I called Network Solutions again but I never quite got the tech Mark to understand that this site had simply disappeared. He told me about algorithms and I tried to explain the site was not just lower in the rankings, but –poof–it was gone.
I asked about Network Solution’s recent hacking by Islamic Ghosts Team–for some reason, could my registration with Google need to be re-done after this? I told him how far I had gotten into the verification process as outlined in Goggle’s Webmaster Tools. Where should I cut and paste the “unique security token” Google had provided? Do I paste it over something that is already there or put it on its own line? Then Mark said the magic words. Network Solutions ‘s Gorilla Marketing Program would do if for me.
I am pretty sure I don’t need Gorilla Marketing and I know I can’t afford it. But those were the words I had longed to hear. Someone would take care of it for me. By the time I hung up the phone I already had a case of buyer’s remorse. Would my problem actually be solved when I hadn’t managed to explain it to Mark so he understood the glitch? When, if ever, would my Google status be restored?

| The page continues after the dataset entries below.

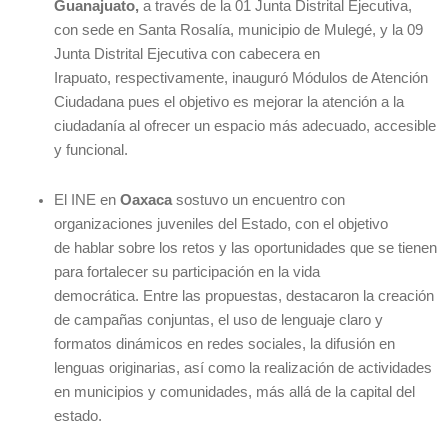
Guanajuato,
a través de la 01 Junta Distrital Ejecutiva,
con sede en Santa Rosalía, municipio de Mulegé, y la 09
Junta Distrital Ejecutiva con cabecera en
Irapuato, respectivamente, inauguró Módulos de Atención
Ciudadana pues el objetivo es mejorar la atención a la
ciudadanía al ofrecer un espacio más adecuado, accesible
y funcional.
El INE en
Oaxaca
sostuvo un encuentro con
organizaciones juveniles del Estado, con el objetivo
de hablar sobre los retos y las oportunidades que se tienen
para fortalecer su participación en la vida
democrática. Entre las propuestas, destacaron la creación
de campañas conjuntas, el uso de lenguaje claro y
formatos dinámicos en redes sociales, la difusión en
lenguas originarias, así como la realización de actividades
en municipios y comunidades, más allá de la capital del
estado.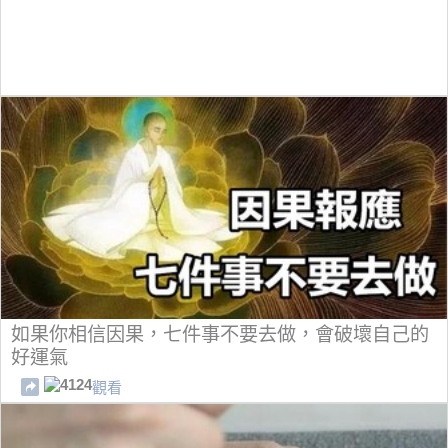
如果你相信因果，七件事不要去做，會破壞自己的
好運氣
4124
觀看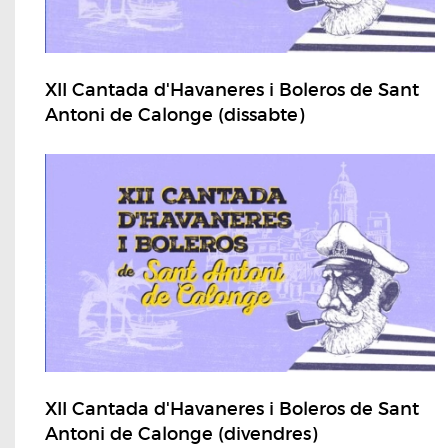
XII Cantada d'Havaneres i Boleros de Sant
Antoni de Calonge (dissabte)
XII Cantada d'Havaneres i Boleros de Sant
Antoni de Calonge (divendres)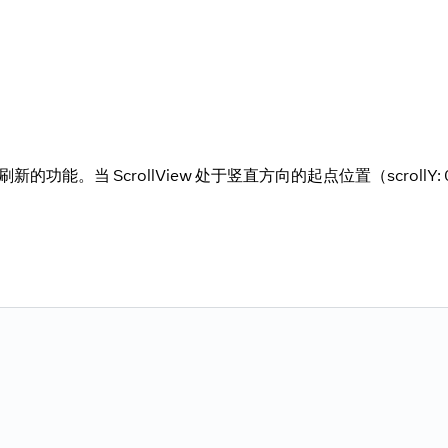
加下拉刷新的功能。当 ScrollView 处于竖直方向的起点位置（scrol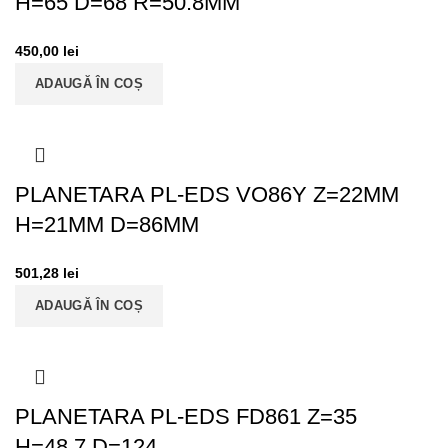
H=65 D=68 R=50.8MM
450,00
lei
ADAUGĂ ÎN COȘ
PLANETARA PL-EDS VO86Y Z=22MM
H=21MM D=86MM
501,28
lei
ADAUGĂ ÎN COȘ
PLANETARA PL-EDS FD861 Z=35
H=48.7 D=124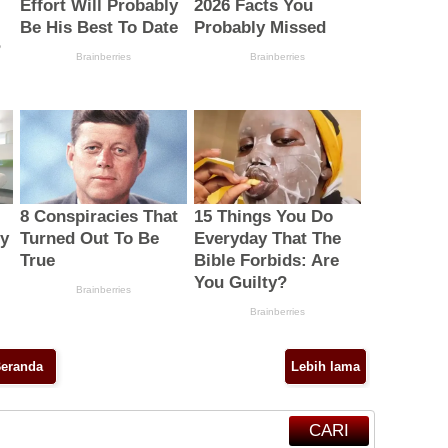
eranda
Lebih lama
CARI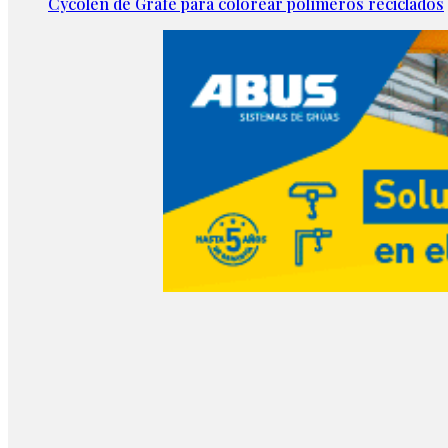
Cycolen de Grafe para colorear polímeros reciclados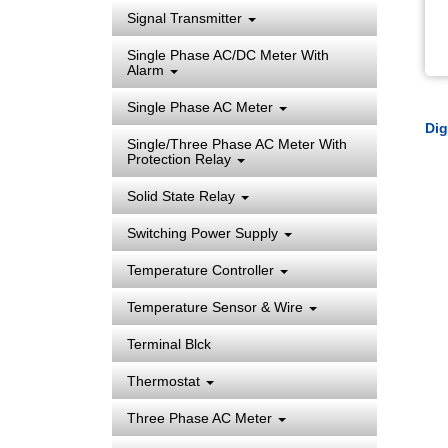
Signal Transmitter
Single Phase AC/DC Meter With
Alarm
Single Phase AC Meter
Dig
Single/Three Phase AC Meter With
Protection Relay
Solid State Relay
Switching Power Supply
Temperature Controller
Temperature Sensor & Wire
Terminal Blck
Thermostat
Three Phase AC Meter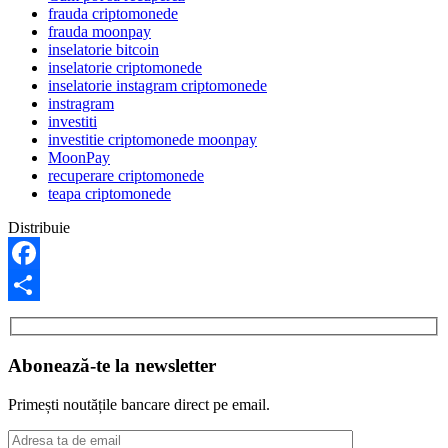
frauda criptomonede
frauda moonpay
inselatorie bitcoin
inselatorie criptomonede
inselatorie instagram criptomonede
instragram
investiti
investitie criptomonede moonpay
MoonPay
recuperare criptomonede
teapa criptomonede
Distribuie
Facebook
Share
Abonează-te la newsletter
Primești noutățile bancare direct pe email.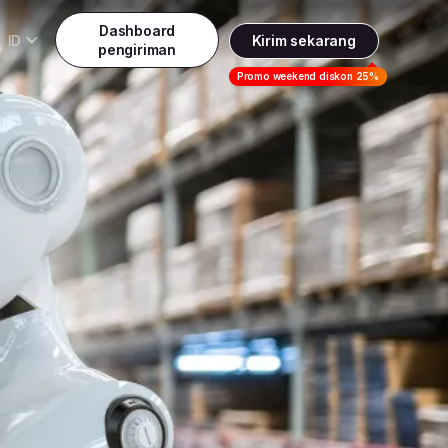
Dashboard
ID
Kirim sekarang
pengiriman
Daftar
Promo weekend diskon 25%
Indonesia
ndonesia
Masuk
English
alaysia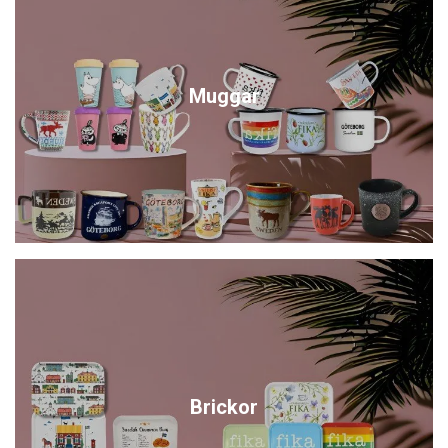
Muggar
Brickor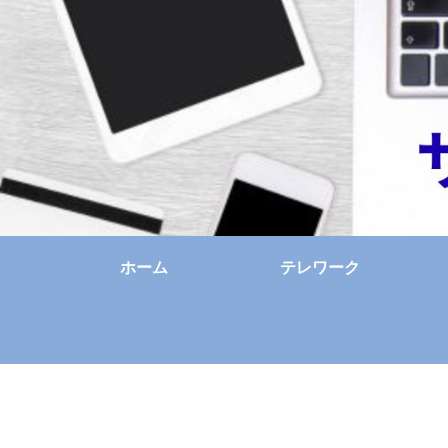
ホーム
テレワーク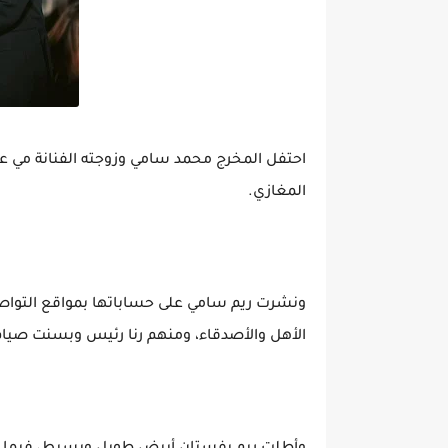
احتفل المخرج محمد سامي وزوجته الفنانة مي ع
المغازي.
ونشرت ريم سامي على حساباتها بمواقع التواصل
الأهل والأصدقاء، ومنهم رنا رئيس وبسنت صيام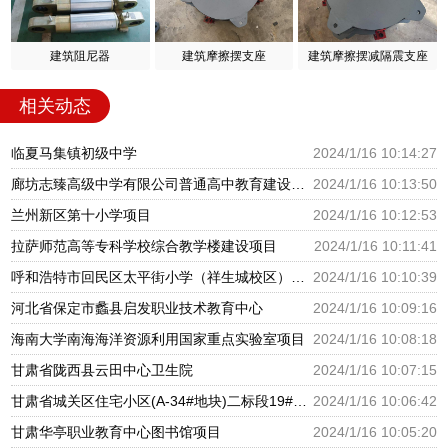
建筑阻尼器
建筑摩擦摆支座
建筑摩擦摆减隔震支座
相关动态
临夏马集镇初级中学
2024/1/16 10:14:27
廊坊志臻高级中学有限公司普通高中教育建设项目
2024/1/16 10:13:50
兰州新区第十小学项目
2024/1/16 10:12:53
拉萨师范高等专科学校综合教学楼建设项目
2024/1/16 10:11:41
呼和浩特市回民区太平街小学（祥生城校区）建设项目
2024/1/16 10:10:39
河北省保定市蠡县启发职业技术教育中心
2024/1/16 10:09:16
海南大学南海海洋资源利用国家重点实验室项目
2024/1/16 10:08:18
甘肃省陇西县云田中心卫生院
2024/1/16 10:07:15
甘肃省城关区住宅小区(A-34#地块)二标段19#幼儿园
2024/1/16 10:06:42
甘肃华亭职业教育中心图书馆项目
2024/1/16 10:05:20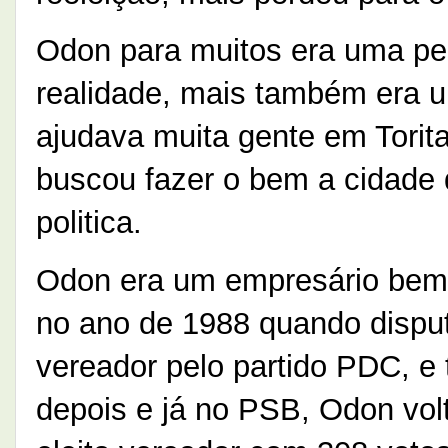
Odon para muitos era uma pes
realidade, mais também era 
ajudava muita gente em Torita
buscou fazer o bem a cidade 
politica.
Odon era um empresário bem s
no ano de 1988 quando disput
vereador pelo partido PDC, e
depois e já no PSB, Odon vol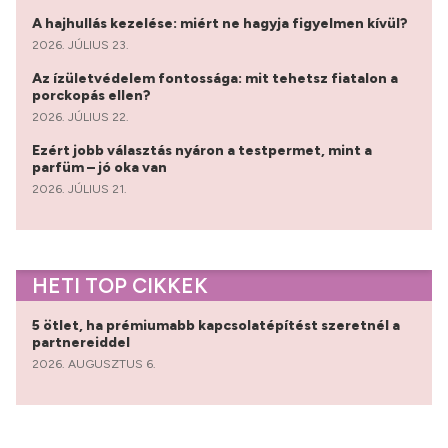
A hajhullás kezelése: miért ne hagyja figyelmen kívül?
2026. JÚLIUS 23.
Az ízületvédelem fontossága: mit tehetsz fiatalon a
porckopás ellen?
2026. JÚLIUS 22.
Ezért jobb választás nyáron a testpermet, mint a
parfüm – jó oka van
2026. JÚLIUS 21.
HETI TOP CIKKEK
5 ötlet, ha prémiumabb kapcsolatépítést szeretnél a
partnereiddel
2026. AUGUSZTUS 6.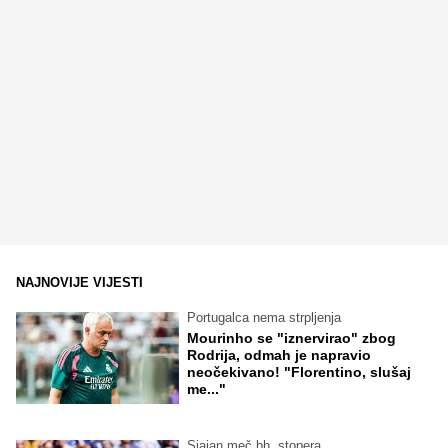
NAJNOVIJE VIJESTI
Portugalca nema strpljenja
Mourinho se "iznervirao" zbog
Rodrija, odmah je napravio
neočekivano! "Florentino, slušaj
me..."
Sjajan meč bh. stopera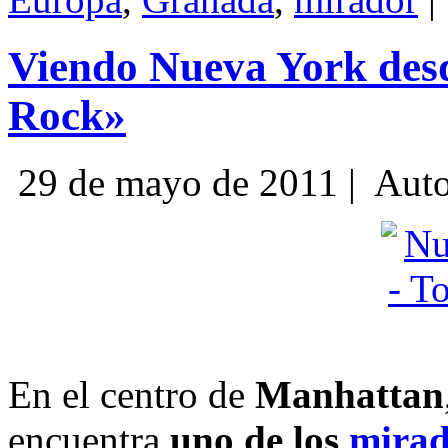
Viendo Nueva York des
Rock»
29 de mayo de 2011 |
Auto
En el centro de
Manhattan
encuentra
uno de los
mirad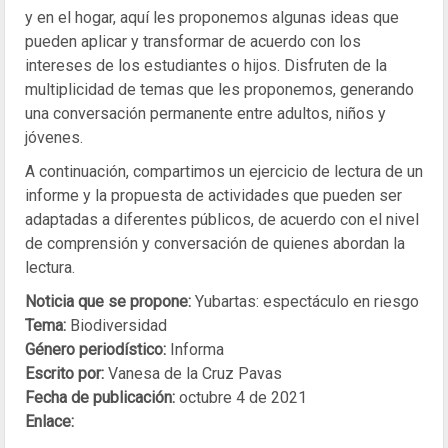
y en el hogar, aquí les proponemos algunas ideas que
pueden aplicar y transformar de acuerdo con los
intereses de los estudiantes o hijos. Disfruten de la
multiplicidad de temas que les proponemos, generando
una conversación permanente entre adultos, niños y
jóvenes.
A continuación, compartimos un ejercicio de lectura de un
informe y la propuesta de actividades que pueden ser
adaptadas a diferentes públicos, de acuerdo con el nivel
de comprensión y conversación de quienes abordan la
lectura.
Noticia que se propone:
Yubartas: espectáculo en riesgo
Tema:
Biodiversidad
Género periodístico:
Informa
Escrito por:
Vanesa de la Cruz Pavas
Fecha de publicación:
octubre 4 de 2021
Enlace: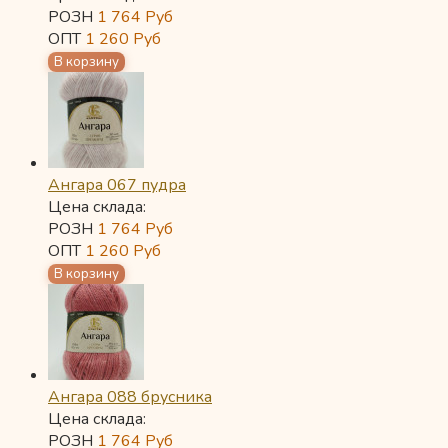
РОЗН
1 764
Руб
ОПТ
1 260
Руб
Ангара 067 пудра
Цена склада:
РОЗН
1 764
Руб
ОПТ
1 260
Руб
Ангара 088 брусника
Цена склада:
РОЗН
1 764
Руб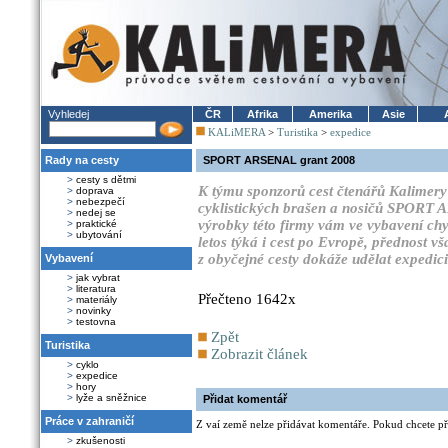
Vyhledej
ČR
Afrika
Amerika
Asie
KALiMERA
>
Turistika
>
expedice
Rady na cesty
SPORT ARSENAL grant 2008
>
cesty s dětmi
K týmu sponzorů cest čtenářů Kalimery s
>
doprava
>
nebezpečí
cyklistických brašen a nosičů SPORT A
>
nedej se
výrobky této firmy vám ve vybavení chy
>
praktické
>
ubytování
letos týká i cest po Evropě, přednost v
z obyčejné cesty dokáže udělat expedici
Vybavení
>
jak vybrat
>
literatura
Přečteno 1642x
>
materiály
>
novinky
>
testovna
Zpět
Turistika
Zobrazit článek
>
cyklo
>
expedice
>
hory
>
lyže a sněžnice
Přidat komentář
Práce v zahraničí
Z vaí země nelze přidávat komentáře. Pokud chcete při
>
zkušenosti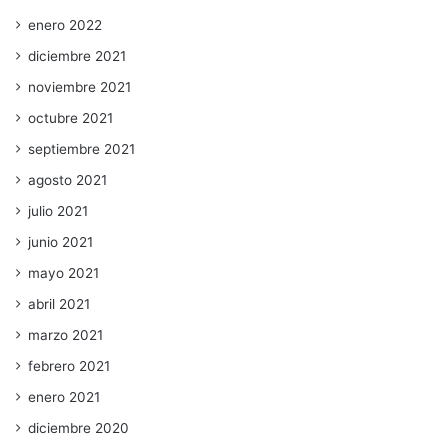
enero 2022
diciembre 2021
noviembre 2021
octubre 2021
septiembre 2021
agosto 2021
julio 2021
junio 2021
mayo 2021
abril 2021
marzo 2021
febrero 2021
enero 2021
diciembre 2020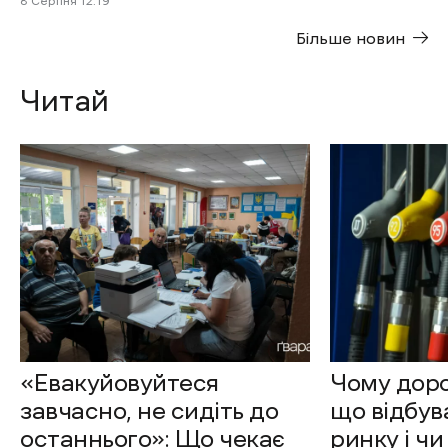
8 Cерпня 12:19
Більше новин
Читай
«Евакуйовуйтеся
Чому доро
завчасно, не сидіть до
що відбув
останнього»: Що чекає
ринку і чи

I was back on the deck, in a stew despite the fine weather. There was the tech frustration, sure, I felt thwarted. But there was something else making me glum. I was untethered in cyberspace like David Bowie’s Major Tom. I was free-floating in black nothingness.
Saturday, still un-Googled, I spent the whole day on the deck with mostly analog pursuits like crossword puzzles and the Atlantic Monthly. My son suggested I reach out to the nephew who is the most tech savvy person in the family so I shot him an email.
Sunday I was out all day and did not even check my phone, that often.
Monday, I printed out the directions from Google Webmaster with the steps outlining how to verify my site. My nephew emailed back that the situation stumped him. But, he wrote, I was up on Yahoo and Bing so we knew it was a Google problem. He gave me a link to an article on Marketing Sutra (“My website disappeared from Google Search”). I printed it out but didn’t have time to do more than that because it just so happened I had lunch plans with another nephew that day and he suggested I Google for an answer. So later, I Googled “Why doesn’t my website show up on Google?” and it turns out there are pages and forums devoted to the topic.
Tuesday I headed to the computer resolute in my plans to complete the website verification process. But before I did, I figured I’d Google myself. I was back. There was this site, at the the top of the Google rankings when I Googled my own name.
I don’t know exactly why this site is back. I never completed the website verification process to re-register. I don’t know whether Gorilla Marketing has kicked in. Nevertheless I am relieved.
But I have spent some time thinking about why being un-Googled unmoored me so. It was as if a part of me was missing. A friend suggested that it all tie in to how my Google presence related to my identity. After all, she said, I had even written a poem called “I Google My Name” (which I have reprinted as a companion piece to this post). The fact that what stumped me was “verification” is not be lost on me. I’ve come to realize Google verifies me somehow; gives me proof that I rank. This is something I am still pondering.
It bothered me so, yet I don’t think there was another person who noticed it. Neither communication nor commerce was affected by it. No one has said, “I tried to find your site on the web and couldn’t.” This is what I should be noticing. That it didn’t really matter.
And yet. I don’t know too much about physics, just enough to know there is particle theory and wave theory, and it is this latter view I have in mind when I say that without Google, what was missing was some emanation of this site. For us to see a light’s shine, the light must reflect off something; without Google, the light this little website shines was lost in the blackness like an endless wave never coming to shore.
Peace, love, and solace.
Huh. I emphazise.
So Google is like the moon, reflecting our sparkly presence in the virtual world.
Nice metaphor — wish I had thought of it. THANKS!